Teaching Philosophy
On the first day of class I ask my students, “What will scholars in the future learn about our times from presidential portraits or executive orders as opposed to your coffee cups?” With this question, students start thinking about the strengths and weaknesses of traditional historical sources and material culture in the world around them. They begin to look at objects as things with social agency that can make and unmake us as human beings.
Objects, unlike premodern texts, allow us to see the everyday experiences of both elite and non-elite people in the past. In my classes, students engage with things as varied as Greek polychrome statues, Jewish mikva’ot in the Holy Roman Empire, viking graffiti etched on the mosques of Istanbul, and Aztec bloodletting bowls reused as Christian baptismal fonts. In both introductory surveys and advanced electives, we work with images, 3D-modeled replicas, as well as the material collections of local museums and to bring the distant premodern world into the classroom.
By focusing on the role of objects in history, I encourage students to root large historical processes and ideas in the actions of individual women and men. In this way, students in my medieval history survey course explore the rough folia of a vellum manuscript, learning about both the philosophical revolution sparked by its contents and the laborious local processes of book making that permitted such ideas to spread. My goal is to teach liberal arts students how to connect individual people, places, and things in history to larger impersonal forces and narratives. When students engage with historical actors as equals and see themselves in the shoes of someone who lived one thousand years ago, they learn that people from the past may be strangers but not strange. I accomplish this through my deliberate emphasis on teaching with interdisciplinary sources as well as immersive learning in and outside of the classroom.
Material and visual evidence are essential to reclaiming the history and agency of the poor, women, and religious and ethnic minorities who left behind few surviving documents. This approach resonated in my diverse classes of local and international students at Boston College and St. Lawrence University, classes that have included first-generation college students, students with disabilities, those learning English as a second language, and STEM as well as History majors.

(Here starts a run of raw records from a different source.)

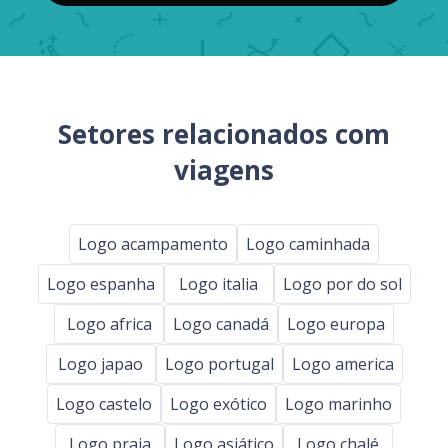
Setores relacionados com
viagens
Logo acampamento
Logo caminhada
Logo espanha
Logo italia
Logo por do sol
Logo africa
Logo canadá
Logo europa
Logo japao
Logo portugal
Logo america
Logo castelo
Logo exótico
Logo marinho
Logo praia
Logo asiático
Logo chalé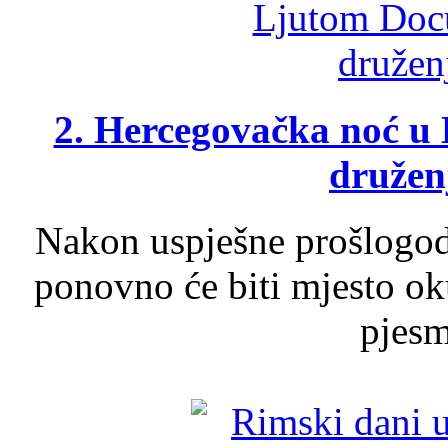
2. Hercegovačka noć u 
druženj
Nakon uspješne prošlogodi
ponovno će biti mjesto ok
pjesme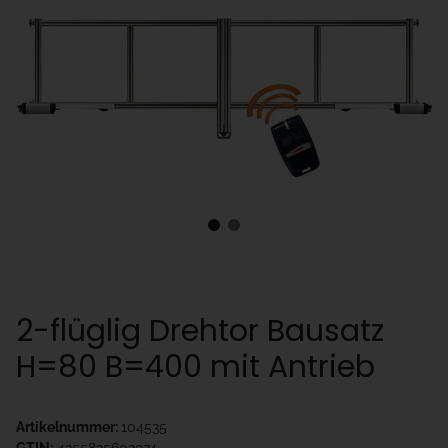
2-flüglig Drehtor Bausatz
H=80 B=400 mit Antrieb
Artikelnummer:
104535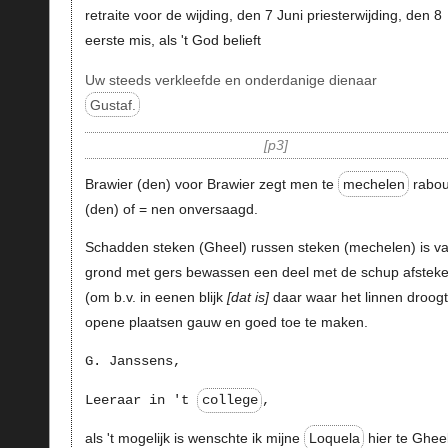
retraite voor de wijding, den 7 Juni priesterwijding, den 8
eerste mis, als 't God belieft
Uw steeds verkleefde en onderdanige dienaar
Gustaf.
p3
Brawier (den) voor Brawier zegt men te
mechelen
rabo
(den) of = nen onversaagd.
Schadden steken (Gheel) russen steken (mechelen) is v
grond met gers bewassen een deel met de schup afstek
(om b.v. in eenen blijk
dat is
daar waar het linnen droogt
opene plaatsen gauw en goed toe te maken.
G. Janssens,
Leeraar in 't
college
,
als 't mogelijk is wenschte ik mijne
Loquela
hier te Gheel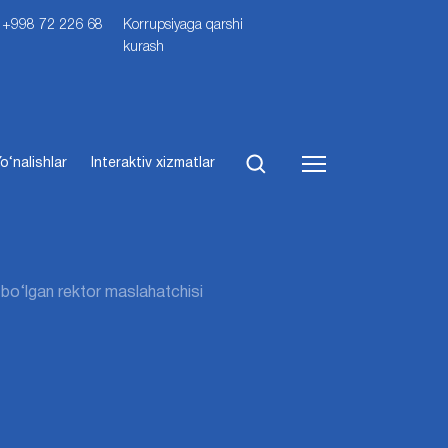
i: +998 72 226 68
Korrupsiyaga qarshi
kurash
o‘nalishlar
Interaktiv xizmatlar
l bo‘lgan rektor maslahatchisi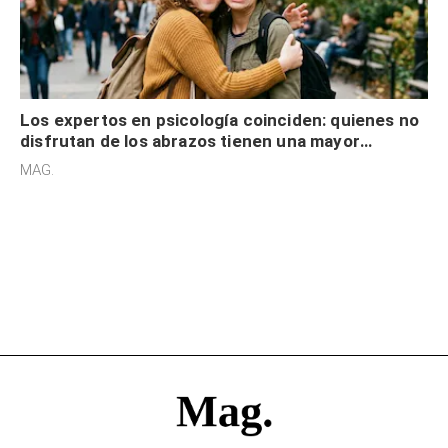
Los expertos en psicología coinciden: quienes no
disfrutan de los abrazos tienen una mayor
sensibilidad a los estímulos físicos y no es por
MAG.
desinterés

In one of my introductory courses, students studied the Spanish conquest of the Americas through a combination of interdisciplinary evidence and modern media. We interrogated archaeological, visual, and documentary sources as well as websites, popular films, documentaries, and scholarly articles to investigate not only what we know about conflict and agency, but also how we know it. In discussion, students uncovered the Native American experience of the conquest and identified the biases in our sources. It was the big moment when students realized that studying history was more complex than a list of dates and kings. I direct my students toward such moments in order to emphasize the contingency of the past and the potential of their future. This lesson encourages them to be curious citizens and to implement the skills of historical inquiry in their lives beyond college.
Collaboration in my classroom helps students learn through group activities, both through student-led discussions as well as assignments. One of my most successful classes involved a role-playing exercise on the Reformation in which three groups of students representing Calvinists, Lutherans, and Reformed Catholics tried to “convert” me to their cause. Students needed not only to have analyzed the primary & secondary readings and objects & images for the day, but also to think like their historical actors, cross-examine each other’s positions, and acknowledge material issues affecting rich and poor in late medieval Europe. One group continued debating into the hallway long after class had ended. Collaborative activities such as creating online museum exhibitions and peer-editing research papers help students help one another to reveal different perspectives on the past. By the end of my course, students have learned how our narratives of “History” are formed from many diverse, contingent “histories,” in which historical strangers are not so unfamiliar.